For years, the idea has been growing that college is as necessary as high school was 40 years ago. In 2010, 75 percent of Americans said college was very important, compared with just 36 percent in 1978, the report notes.
President Obama has set a goal for the US to lead the world by 2020 in the percentage of young people earning college degrees or postsecondary certificates.
The increases in the Pew report indicate a “rather slow climb” that would need to accelerate to meet the president’s goal, says Sara Goldrick-Rab, a professor of educational policy studies and sociology at the University of Wisconsin-Madison.
The rate of young adults earning a bachelor’s degree – 33 percent – is up five percentage points since 2006, perhaps in part because it’s been so hard for young people to find jobs during difficult economic times.

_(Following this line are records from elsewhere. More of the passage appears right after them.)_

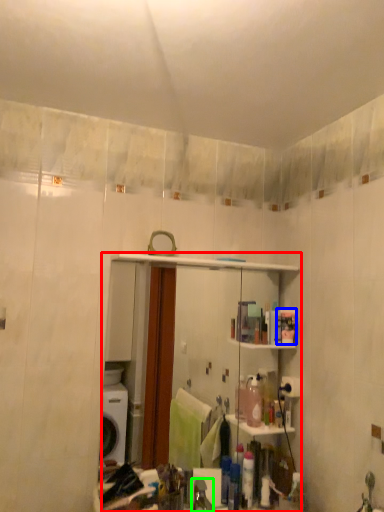 Question: Which object is positioned farthest from mirror (highlighted by a red box)? Select from toiletry (highlighted by a blue box) and faucet (highlighted by a green box).

Choices:
 (A) toiletry
 (B) faucet

Answer: (B) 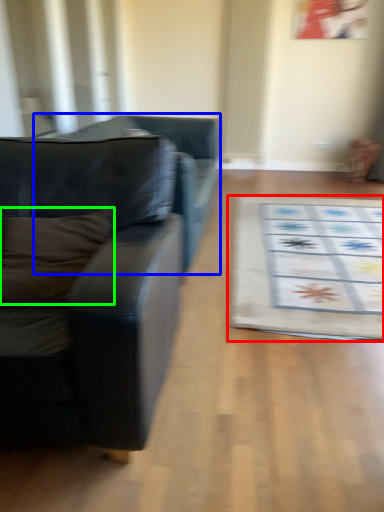 Question: Which object is positioned farthest from mat (highlighted by a red box)? Select from studio couch (highlighted by a blue box) and pillow (highlighted by a green box).

Choices:
 (A) studio couch
 (B) pillow

Answer: (B) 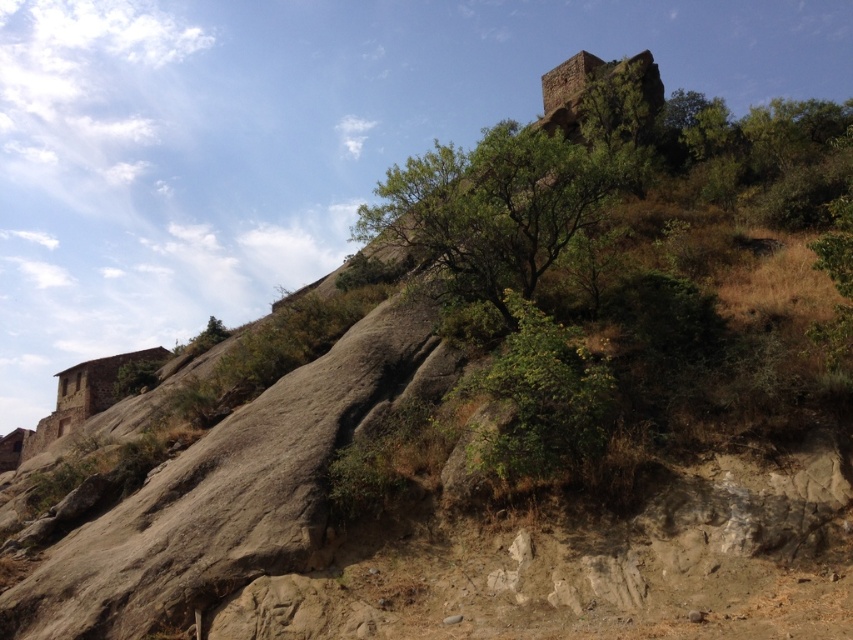 Question: Among these objects, which one is farthest from the camera?

Choices:
 (A) green leafy tree at center
 (B) green leafy bush at center

Answer: (A)

Question: Can you confirm if green leafy tree at center is positioned above green leafy bush at center?

Choices:
 (A) yes
 (B) no

Answer: (A)

Question: Is the position of green leafy tree at center more distant than that of green leafy bush at center?

Choices:
 (A) no
 (B) yes

Answer: (B)

Question: Which of the following is the farthest from the observer?

Choices:
 (A) (506, 296)
 (B) (505, 179)

Answer: (B)

Question: Can you confirm if green leafy tree at center is smaller than green leafy bush at center?

Choices:
 (A) no
 (B) yes

Answer: (A) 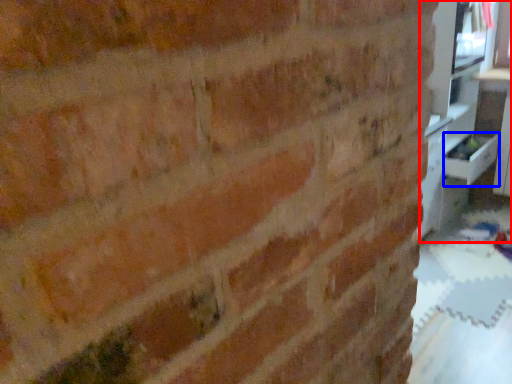 Question: Which object appears farthest to the camera in this image, entertainment center (highlighted by a red box) or drawer (highlighted by a blue box)?

Choices:
 (A) entertainment center
 (B) drawer

Answer: (B) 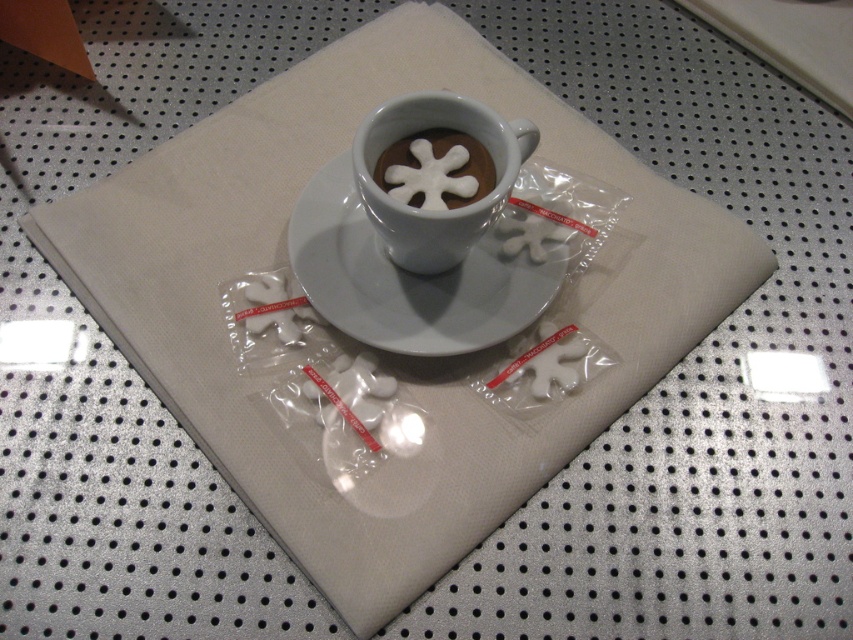 Question: Which of the following is the farthest from the observer?

Choices:
 (A) (347, 241)
 (B) (438, 195)

Answer: (A)

Question: Can you confirm if white glossy saucer at center is positioned below white frothy snowflake at center?

Choices:
 (A) no
 (B) yes

Answer: (B)

Question: Does white glossy saucer at center have a lesser width compared to white frothy snowflake at center?

Choices:
 (A) yes
 (B) no

Answer: (B)

Question: From the image, what is the correct spatial relationship of white glossy saucer at center in relation to white frothy snowflake at center?

Choices:
 (A) below
 (B) above

Answer: (A) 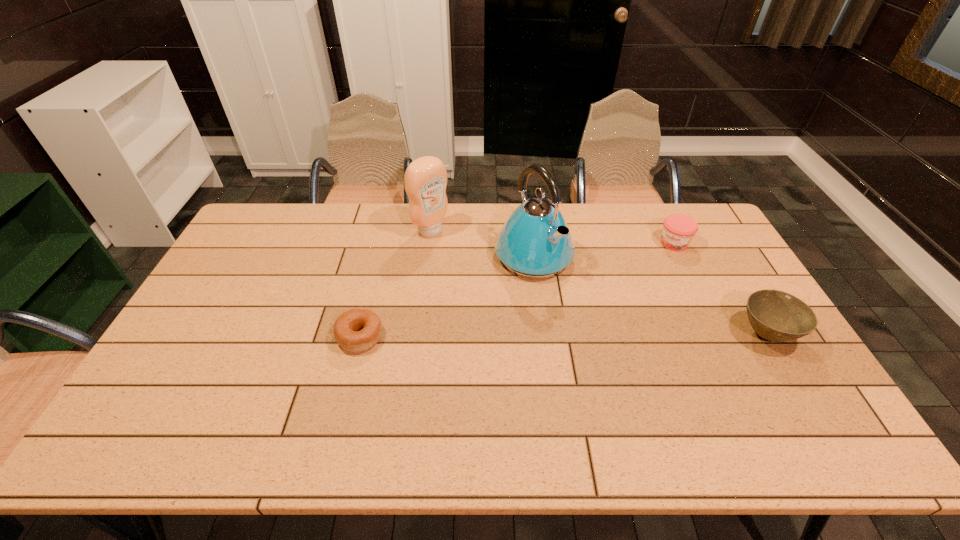 The width and height of the screenshot is (960, 540). I want to click on vacant point that satisfies the following two spatial constraints: 1. on the back side of the shortest object; 2. on the left side of the tallest object, so click(x=380, y=255).

This screenshot has height=540, width=960. Find the location of `vacant space that satisfies the following two spatial constraints: 1. on the back side of the condiment; 2. on the right side of the shortest object`. vacant space that satisfies the following two spatial constraints: 1. on the back side of the condiment; 2. on the right side of the shortest object is located at coordinates (387, 231). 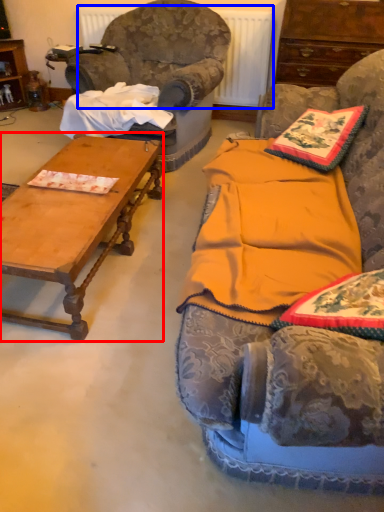 Question: Among these objects, which one is farthest to the camera, coffee table (highlighted by a red box) or radiator (highlighted by a blue box)?

Choices:
 (A) coffee table
 (B) radiator

Answer: (B) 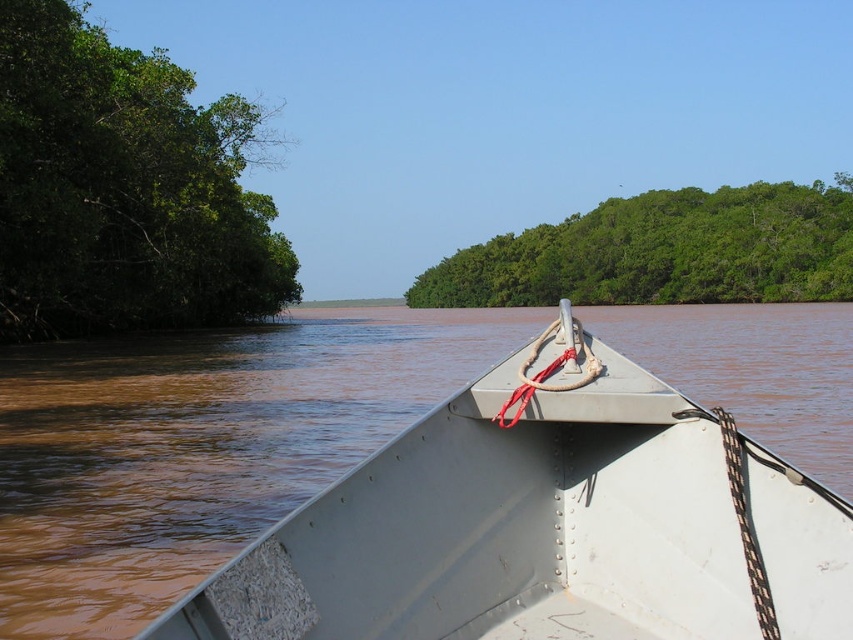 You are sitting in the boat and want to point out two specific locations in the scene. The first is at point [137,72] and the second is at point [811,298]. Which of these two points is closer to you?

Point [137,72] is closer to the viewer than point [811,298]. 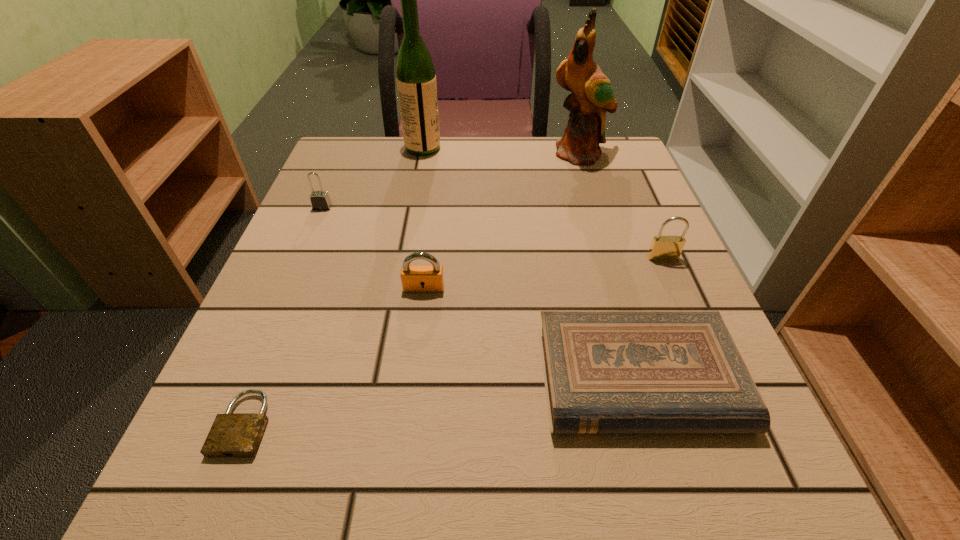 Where is `liquor`? The width and height of the screenshot is (960, 540). liquor is located at coordinates (415, 73).

The height and width of the screenshot is (540, 960). I want to click on parrot, so click(592, 95).

The height and width of the screenshot is (540, 960). Find the location of `the second farthest padlock`. the second farthest padlock is located at coordinates (663, 248).

Where is `the rightmost padlock`? the rightmost padlock is located at coordinates (663, 248).

You are a GUI agent. You are given a task and a screenshot of the screen. Output one action in this format:
    pyautogui.click(x=<x>, y=<y>)
    Task: Click on the farthest padlock
    The height and width of the screenshot is (540, 960).
    Given the screenshot: What is the action you would take?
    pyautogui.click(x=320, y=200)

At what (x,y) coordinates should I click in order to perform the action: click on the fifth farthest object. Please return your answer as a coordinate pair (x, y). Looking at the image, I should click on (414, 278).

I want to click on the second padlock from right to left, so click(x=414, y=278).

Locate an element on the screen. the second shortest object is located at coordinates (604, 371).

Find the location of `the shortest object`. the shortest object is located at coordinates (232, 434).

Locate an element on the screen. The height and width of the screenshot is (540, 960). the nearest padlock is located at coordinates (232, 434). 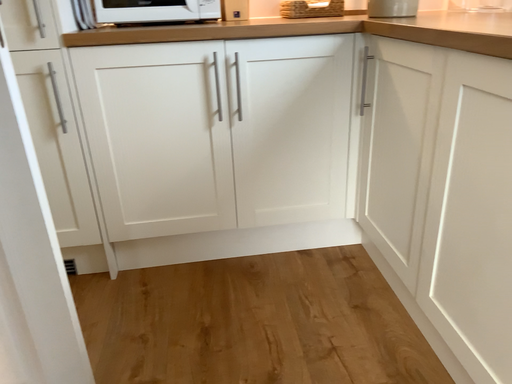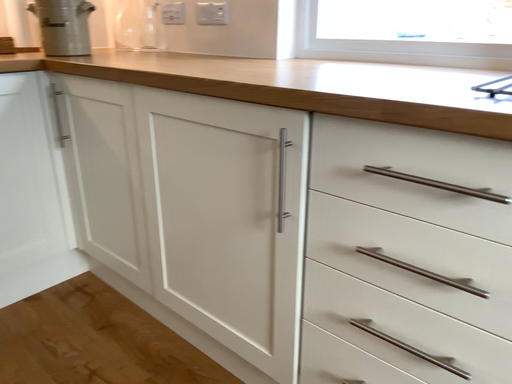 Question: How did the camera likely rotate when shooting the video?

Choices:
 (A) rotated right
 (B) rotated left

Answer: (A) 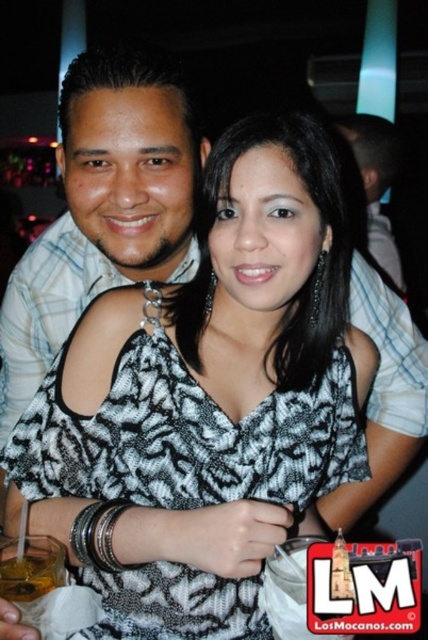 Question: Can you confirm if matte black shirt at upper center is positioned to the left of translucent plastic cup at lower left?

Choices:
 (A) yes
 (B) no

Answer: (B)

Question: Which point is closer to the camera?

Choices:
 (A) black printed fabric dress at center
 (B) matte black shirt at upper center

Answer: (A)

Question: Considering the relative positions of black printed fabric dress at center and translucent plastic cup at lower left in the image provided, where is black printed fabric dress at center located with respect to translucent plastic cup at lower left?

Choices:
 (A) left
 (B) right

Answer: (B)

Question: Can you confirm if black printed fabric dress at center is wider than translucent plastic cup at lower left?

Choices:
 (A) yes
 (B) no

Answer: (A)

Question: Which is farther from the black printed fabric dress at center?

Choices:
 (A) translucent plastic cup at lower left
 (B) matte black shirt at upper center

Answer: (B)

Question: Considering the real-world distances, which object is farthest from the matte black shirt at upper center?

Choices:
 (A) black printed fabric dress at center
 (B) translucent plastic cup at lower left

Answer: (B)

But the rise is also part of a historical trend. Back in 1971, only 17 percent of young adults had attained four-year degrees.
The recent upward trend in college degrees includes nearly all racial and ethnic groups. While white and Asian young adults still have the highest level of college completion, at 40 percent and 60 percent respectively, the rate has risen to 23 percent among blacks and 15 percent among Hispanics. Those are record highs for all groups except Asians, who are slightly below their 2004 rate.
Young immigrants also are at a high point – 28 percent having earned a college degree.
Even higher percentages of young adults are completing at least some college: 58 percent of men, 59 percent of blacks, 41 percent of Hispanics, and 47 percent of immigrants, for instance – all record highs.
For years, higher-education observers have been raising concerns that as more of the population is made up of young minorities, their historically lower level of education would pull down the country’s overall average.
These new data show that “the changing demographics has not yet had the dampening effect,” Mr. Fry says, and college enrollments among minorities suggest that new peaks in attainment levels may still come.
“This report could be seen as the silver lining of the Great Recession – a positive finding in an assessment of education that’s often very critical these days,” he says.
During better economic times, education attainment rates have been more stagnant. It’s possible, Fry says, that rates will tick downward somewhat as the labor market improves.
One important category that’s not shown in the Pew report is the rate of college attainment for low-income Americans, Professor Goldrick-Rab says. Their rate compared with that of wealthier Americans shows “the largest disparity, and [this gap] is at the greatest size we’ve ever seen,” she says. “If we want to move the dial here, we have to do something serious about the costs [of college].”